Tag Archives: stories

Where’s that draft coming from?

I’ve been trying to write.

Really. TRYING.

But I’ve got post after post that I’ve started and stopped and come back to and labored over and just seem to be going nowhere. A little germ of an idea that seemed good at the time, but just won’t develop and resolve itself.

I’m open to tips from any writers out there. I know I’ve got plenty of you are friends on Facebook, journalists and bloggers alike. Do I give up on those microorganisms? Do I just let them simmer for a while? Do I fight through and just post and fake it til I make it?

My background is journalism. It’s what I studied in high school and college, what I did for a living after college and what I’ve taught for the past 12 years. Hence the lack of an Oxford comma in that sentence.

I read a lot of columns and tried to be a columnist for a while. I marveled at the ability of our paper’s sports columnist who cranked them out almost daily for year after year. They weren’t all gems, but he always met his deadline and did so coherently. And he could really dazzle at times. But I felt the weight of always having something to say, all by my lonesome. The degree of expectation I felt was brutal.

That’s what this feels like. Except for the fact that I don’t have any editors requesting copy and only a handful of folks will ever read this. But I sit and work and write and look at what I have at the end of the day and think, what the hell am I trying to say? Where is this coming from? And where is it going?

It’s got to be more than just an exercise. I teach my students to write for their audience. To write to communicate.
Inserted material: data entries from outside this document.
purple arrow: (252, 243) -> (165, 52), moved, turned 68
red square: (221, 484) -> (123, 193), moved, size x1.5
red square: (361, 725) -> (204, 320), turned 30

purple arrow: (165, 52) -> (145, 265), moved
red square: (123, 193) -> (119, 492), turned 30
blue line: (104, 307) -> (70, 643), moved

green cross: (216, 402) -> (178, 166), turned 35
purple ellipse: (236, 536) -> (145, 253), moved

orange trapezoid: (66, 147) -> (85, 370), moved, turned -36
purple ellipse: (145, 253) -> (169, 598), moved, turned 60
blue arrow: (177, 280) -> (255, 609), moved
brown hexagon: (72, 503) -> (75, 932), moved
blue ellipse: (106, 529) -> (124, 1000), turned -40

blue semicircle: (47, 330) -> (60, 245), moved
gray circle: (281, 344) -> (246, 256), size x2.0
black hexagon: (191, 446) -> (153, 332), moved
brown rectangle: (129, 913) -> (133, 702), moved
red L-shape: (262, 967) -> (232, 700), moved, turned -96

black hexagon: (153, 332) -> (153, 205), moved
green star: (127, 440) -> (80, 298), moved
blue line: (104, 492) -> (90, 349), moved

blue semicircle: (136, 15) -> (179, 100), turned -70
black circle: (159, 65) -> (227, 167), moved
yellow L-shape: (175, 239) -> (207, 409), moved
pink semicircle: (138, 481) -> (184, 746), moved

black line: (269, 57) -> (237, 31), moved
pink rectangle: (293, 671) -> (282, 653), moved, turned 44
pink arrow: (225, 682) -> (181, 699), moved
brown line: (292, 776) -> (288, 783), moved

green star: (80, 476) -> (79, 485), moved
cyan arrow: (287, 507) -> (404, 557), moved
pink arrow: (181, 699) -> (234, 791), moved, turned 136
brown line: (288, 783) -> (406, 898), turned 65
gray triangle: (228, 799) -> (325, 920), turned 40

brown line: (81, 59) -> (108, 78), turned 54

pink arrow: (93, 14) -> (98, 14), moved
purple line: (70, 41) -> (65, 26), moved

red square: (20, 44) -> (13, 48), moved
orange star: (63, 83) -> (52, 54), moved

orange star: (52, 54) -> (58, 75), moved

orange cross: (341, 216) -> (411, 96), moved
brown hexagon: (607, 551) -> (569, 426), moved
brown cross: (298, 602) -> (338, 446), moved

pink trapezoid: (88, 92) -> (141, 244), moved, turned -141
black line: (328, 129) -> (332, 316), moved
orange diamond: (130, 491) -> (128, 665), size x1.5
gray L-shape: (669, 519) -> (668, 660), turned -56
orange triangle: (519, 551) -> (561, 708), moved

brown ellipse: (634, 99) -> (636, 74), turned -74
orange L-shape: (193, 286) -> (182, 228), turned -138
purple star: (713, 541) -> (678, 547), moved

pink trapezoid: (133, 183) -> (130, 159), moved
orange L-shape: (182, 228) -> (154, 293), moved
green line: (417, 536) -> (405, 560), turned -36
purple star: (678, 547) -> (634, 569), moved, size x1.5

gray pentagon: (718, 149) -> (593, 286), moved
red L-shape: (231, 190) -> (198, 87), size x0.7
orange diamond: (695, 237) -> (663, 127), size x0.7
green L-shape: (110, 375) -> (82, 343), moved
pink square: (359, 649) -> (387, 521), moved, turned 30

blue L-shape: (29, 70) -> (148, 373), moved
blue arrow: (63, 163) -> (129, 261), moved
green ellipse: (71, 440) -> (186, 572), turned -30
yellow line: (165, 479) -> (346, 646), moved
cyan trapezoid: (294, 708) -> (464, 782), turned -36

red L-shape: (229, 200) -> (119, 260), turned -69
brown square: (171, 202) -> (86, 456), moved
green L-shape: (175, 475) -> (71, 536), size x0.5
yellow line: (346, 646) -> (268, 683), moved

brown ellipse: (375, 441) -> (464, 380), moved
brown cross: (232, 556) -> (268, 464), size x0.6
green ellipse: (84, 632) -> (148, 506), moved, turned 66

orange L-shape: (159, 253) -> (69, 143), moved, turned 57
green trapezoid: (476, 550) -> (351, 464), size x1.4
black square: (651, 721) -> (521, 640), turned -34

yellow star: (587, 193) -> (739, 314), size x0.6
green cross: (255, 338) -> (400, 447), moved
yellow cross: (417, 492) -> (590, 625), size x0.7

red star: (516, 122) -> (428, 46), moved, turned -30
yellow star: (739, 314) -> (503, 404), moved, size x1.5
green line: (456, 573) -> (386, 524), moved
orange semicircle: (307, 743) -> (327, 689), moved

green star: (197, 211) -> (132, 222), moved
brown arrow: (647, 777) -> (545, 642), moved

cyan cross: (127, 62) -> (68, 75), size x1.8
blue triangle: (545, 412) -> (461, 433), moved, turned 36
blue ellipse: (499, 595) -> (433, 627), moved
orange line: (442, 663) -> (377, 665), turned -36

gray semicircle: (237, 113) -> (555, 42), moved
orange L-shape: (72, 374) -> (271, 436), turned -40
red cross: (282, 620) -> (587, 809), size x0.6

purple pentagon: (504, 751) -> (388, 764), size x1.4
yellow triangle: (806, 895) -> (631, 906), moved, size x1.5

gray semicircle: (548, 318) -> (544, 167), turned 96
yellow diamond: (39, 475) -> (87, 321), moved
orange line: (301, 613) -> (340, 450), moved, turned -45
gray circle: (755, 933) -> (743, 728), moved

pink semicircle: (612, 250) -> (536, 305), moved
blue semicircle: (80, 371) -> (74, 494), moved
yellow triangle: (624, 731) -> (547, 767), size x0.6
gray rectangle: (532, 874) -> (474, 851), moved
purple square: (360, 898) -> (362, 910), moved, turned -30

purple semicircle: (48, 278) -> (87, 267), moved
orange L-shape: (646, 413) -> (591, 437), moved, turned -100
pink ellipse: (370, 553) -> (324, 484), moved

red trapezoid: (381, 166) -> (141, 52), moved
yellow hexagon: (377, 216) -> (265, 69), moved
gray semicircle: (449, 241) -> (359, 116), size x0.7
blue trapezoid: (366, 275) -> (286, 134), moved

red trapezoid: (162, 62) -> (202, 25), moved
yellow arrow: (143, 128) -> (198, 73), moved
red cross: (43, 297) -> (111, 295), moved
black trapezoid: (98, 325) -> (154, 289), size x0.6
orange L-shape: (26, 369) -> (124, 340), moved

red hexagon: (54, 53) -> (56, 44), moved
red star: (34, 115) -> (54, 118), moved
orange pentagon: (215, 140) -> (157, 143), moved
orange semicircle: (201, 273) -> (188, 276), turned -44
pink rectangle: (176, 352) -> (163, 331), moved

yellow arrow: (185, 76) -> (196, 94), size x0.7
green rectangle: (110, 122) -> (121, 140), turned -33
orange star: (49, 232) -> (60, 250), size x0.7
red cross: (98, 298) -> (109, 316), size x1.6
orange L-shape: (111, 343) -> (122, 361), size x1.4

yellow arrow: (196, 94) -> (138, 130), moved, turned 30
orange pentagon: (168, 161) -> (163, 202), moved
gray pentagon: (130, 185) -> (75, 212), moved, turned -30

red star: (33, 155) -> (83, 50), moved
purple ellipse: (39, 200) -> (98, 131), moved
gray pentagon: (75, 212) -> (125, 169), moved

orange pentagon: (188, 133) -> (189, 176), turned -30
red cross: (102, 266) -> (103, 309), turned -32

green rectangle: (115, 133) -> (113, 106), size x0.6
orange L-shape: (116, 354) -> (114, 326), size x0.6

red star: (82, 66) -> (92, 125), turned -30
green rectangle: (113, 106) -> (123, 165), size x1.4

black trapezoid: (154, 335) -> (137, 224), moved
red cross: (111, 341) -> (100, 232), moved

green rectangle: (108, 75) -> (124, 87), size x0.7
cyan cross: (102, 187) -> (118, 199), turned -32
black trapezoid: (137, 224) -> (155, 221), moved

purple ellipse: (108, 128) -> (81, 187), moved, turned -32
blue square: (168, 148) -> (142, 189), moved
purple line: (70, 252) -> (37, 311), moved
But there has to be a message.

I was never much of a columnist. I had my moments here and there but it was never consistent. I’d like to try it again, but I’d like to try something else too.

My favorite pieces to read and to write were never columns. They were what we call in the journalism business, “features.”

My friend Ben hates that word. He says it doesn’t have any meaning for anybody but journalists and certainly not the audience. He writes narrative non-fiction, or even more clearly, stories. And he writes them well.

Here’s how it works. You meet somebody. You have a conversation. You find some things that really compel and fascinate you and you dig into that, in the hopes that someone else will feel the same way about it as you do. And then if you’ve found the story, and it’s really grabbed you, you pour yourself into it. You have to tell it. You have to get it out. Then you move on to the next one.

I love teaching kids to do that. And not all of them can do it. But some of mine do it exceptionally well. But I also love to do it. I was decent at writing those types of stories back in my newspaper days. I’d hope that teaching the practice for the past dozen years would make me at least a little bit better at it now. Actually I reckon that it would improve me a lot.

I want to get back to telling people’s stories. And there’s a specific type of story that I’m interested in telling. It came to me on the drive home after work last night. I’m still bouncing it off some people and trying to work out the details, but I hope it happens. If it does, you’ll find out about it here.

Thanks for reading. Share your wisdom if you’ve got it.